Lovejoy made a noncommittal humming sound. “So I’ve heard. Yet I understand he left the service last year under something of a cloud. What was that about, I wonder?”
Sir Christopher returned Lovejoy’s questioning look with a mulish stare. “I don’t know anything about that,” he said, and on this, it seemed, Sir Christopher would not be drawn.
Lovejoy shifted his approach. “Did you see Lord Devlin this last Tuesday evening?”
“Of course.” Sir Christopher’s eyes remained narrowed. The man might be easygoing, Lovejoy thought, but he was no fool. He knew to what end Lovejoy was circling back around. “We were at Watier’s all night—until dawn the next morning, when we drove out to Chalk Heath.”
Lovejoy gave a tight smile. “Yes. But you see, it’s his lordship’s movements earlier in the evening we’re interested in. According to our information, Lord Devlin didn’t arrive at Watier’s until shortly after nine o’clock, although he left his house some four hours earlier, at approximately five. His lordship claims he spent the intervening four hours simply walking the streets of London. But unfortunately, he says he was alone.”
Sir Christopher set his jaw and glared back at Lovejoy. “If Devlin says he was out walking, then that’s where he was.”
The man had too open a face and too natural a disposition toward honesty, Lovejoy thought, to ever be anything other than a terrible liar. The magistrate spent the next ten minutes pressing Sir Christopher for the truth. But in the end, Lovejoy gave it up.
He’d have better luck, he decided, with the unhappily married Melanie Talbot.
R
achel York had kept rooms on the first floor of a neat little lodging house in Dorset Court, not far from Kat’s own townhouse. But it was midafternoon by the time Kat was able to get rid of Lord Stoneleigh and make her way there. Already, the light was fading from the day. As she climbed the long flight of stairs from the ground floor, a hard sleet began to fall, striking the window at the end of the wide hall like a flurry of small pebbles.
“You won’t find anyone there, I can tell you that,” said a querulous female voice floating down from the second floor just as Kat raised her hand to knock.
Crossing the hall, Kat stuck her head over the banister and looked up. “Excuse me?”
She found a small face, deeply wrinkled by time and surrounded by a halo of white hair, peering down at her from the gloom of the second floor. “She’s dead. Murdered in a church, God rest her soul.”
“Actually, it was her maid, Mary Grant, I was interested in seeing. I thought I might like to hire her, if she’s in need of a new position.”

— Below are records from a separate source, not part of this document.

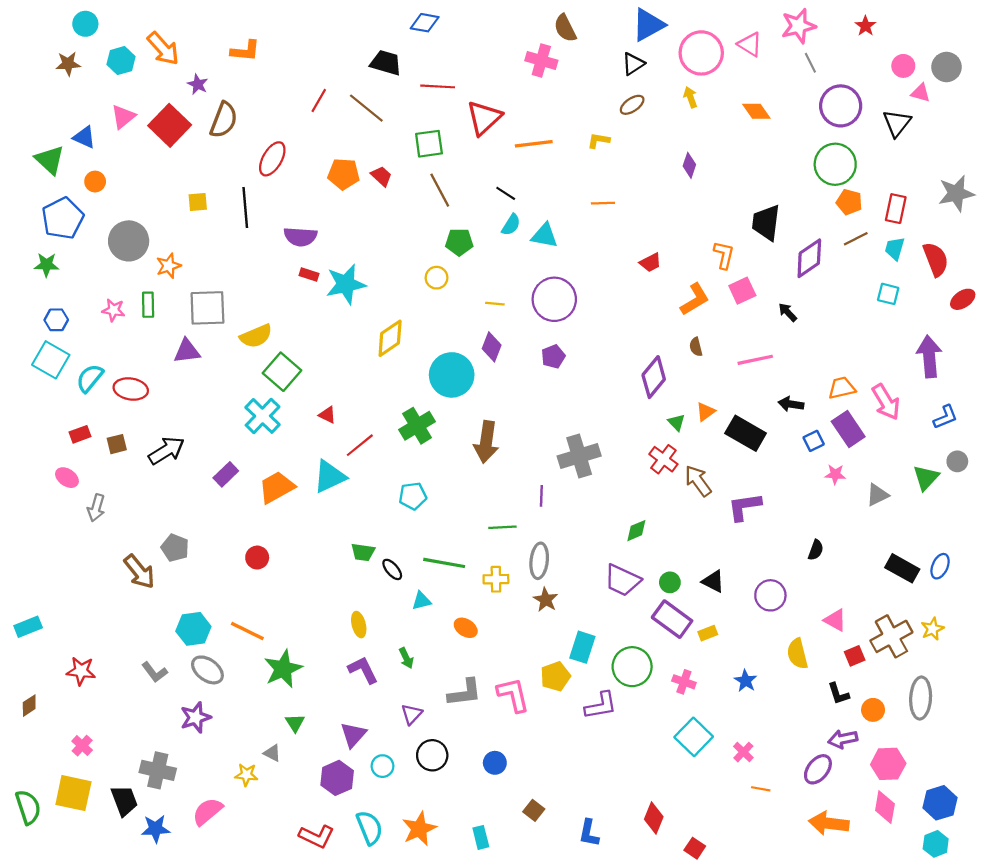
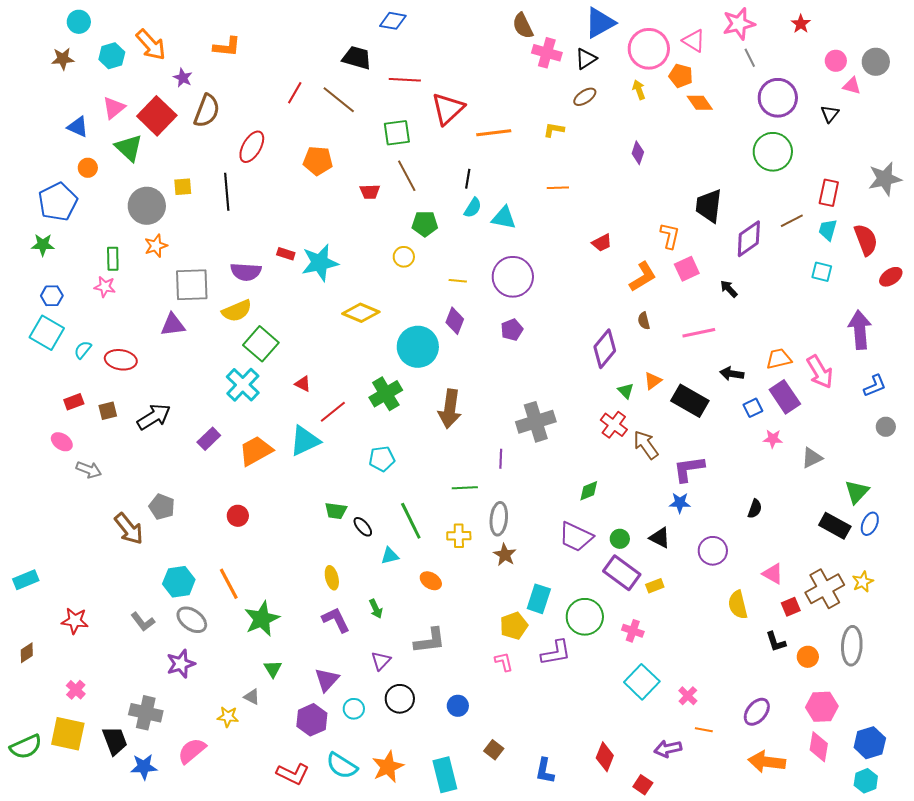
pink cross: (541, 61) -> (547, 53), moved
black triangle: (897, 123) -> (830, 114), size x0.7
green triangle: (50, 160) -> (129, 148), moved
red trapezoid: (381, 176) -> (370, 192), moved, turned 135
black line: (506, 193) -> (468, 179), turned 66
orange pentagon: (849, 202) -> (681, 76), moved
purple semicircle: (300, 237) -> (246, 272), moved
gray circle: (129, 241) -> (147, 206), moved
green rectangle: (148, 305) -> (113, 259), moved
yellow diamond: (390, 338) -> (361, 313), turned 57
cyan semicircle: (90, 378) -> (83, 350), size x0.7
green triangle: (926, 478) -> (857, 492), moved
gray arrow: (96, 508) -> (89, 470), turned -85
green line: (444, 563) -> (411, 521), turned 54
orange line: (247, 631) -> (229, 584), turned 36
blue star: (746, 681) -> (680, 503), moved, turned -30
pink L-shape: (513, 695) -> (504, 662), moved, size x0.6
purple arrow: (843, 739) -> (668, 749), moved
green semicircle: (28, 807) -> (26, 747), turned 84
cyan semicircle: (370, 828) -> (342, 766), turned 144
cyan rectangle: (481, 837) -> (445, 775), size x1.6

“Huh. She’s long gone, that one. Cleaned the place out first thing this morning, she did.”
Kat was starting to get a crick in her neck. She shifted around to a more comfortable position. She could see the woman better now, so small she had to stand on tiptoe to rest her arms on the top of the upper banister. Her purple satin gown was of a style one might have seen in the previous century, although it looked new. Just like the ropes of pearls and emeralds and rubies draping her neck and thin wrists looked real—at least in this light, and from this angle. “Cleaned it out?”